Le système démocratique est construit sur la confrontation des idées. Les chefs d'État doivent écouter et laisser s'exprimer les différents courants du spectre politique pour s'assurer que le débat d'idée reste vigoureux. Les gouvernements canadien et britannique ont pourtant fait fi de cet élément fondamental. À plusieurs reprises au cours des derniers mois, les autorités de ces deux démocraties parlementaires ont ouvertement exercé la censure en refusant à d'imminents individus le droit de venir s'exprimer sur leur sol.
George Galloway, politicien britannique de gauche, participait à un périple en Amérique du Nord pour mobiliser l’opinion publique contre le blocus imposé à la bande de Gaza quand il s’est fait refuser l'entrée au Canada. L'agence des services frontaliers du Canada a fait savoir à M. Galloway, dans une lettre datée du 20 mars, qu'on lui refusait l'entrée au pays. L'unique député du parti politique Respect est accusé par le gouvernement canadien d'être lié à des activités terroristes. Ces accusations sont portées en raison de son implication dans une récente mission d'aide humanitaire à Gaza.

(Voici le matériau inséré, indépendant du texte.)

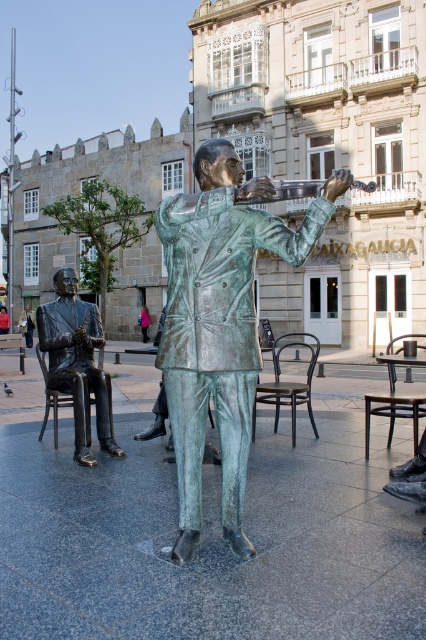 Question: Can you confirm if green patina statue at center is positioned above bronze statue at left?

Choices:
 (A) yes
 (B) no

Answer: (A)

Question: Which point is farther to the camera?

Choices:
 (A) (68, 272)
 (B) (172, 204)

Answer: (A)

Question: Which object is farther from the camera taking this photo?

Choices:
 (A) green patina statue at center
 (B) bronze statue at left

Answer: (B)

Question: Can you confirm if green patina statue at center is positioned below bronze statue at left?

Choices:
 (A) no
 (B) yes

Answer: (A)

Question: Is green patina statue at center thinner than bronze statue at left?

Choices:
 (A) no
 (B) yes

Answer: (A)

Bien que Jason Kennedy, le ministre de l'Immigration du Canada, mentionne que cette interdiction est liée à ces actions et non à ses paroles, cette décision demeure un grave cas de censure. Le fait qu'il a encouragé le Hamas, groupe reconnu comme terroriste par les autorités canadiennes, ne justifie pas l'interdiction de séjour. Le parti conservateur du Canada s'affiche ouvertement comme défenseur des intérêts d'Israël, cette décision semble bien plus avoir été prise dans l'idée de limiter la critique en vers l'État hébreu. Le danger évoqué par le ministre de l'Immigration ne fait aucun sens, car la visite de Galloway s'effectue uniquement dans le contexte d'une série de conférences.
George Galloway ne peut toutefois pas se proclamer champion de la liberté d'expression. Dans le passé, il a demandé à ce que des politiciens étrangers soient interdits de séjour sur le sol britannique. Il s’est prononcé, notamment, pour interdire la visite de Jean-Marie Le Pen, chef du Front national français.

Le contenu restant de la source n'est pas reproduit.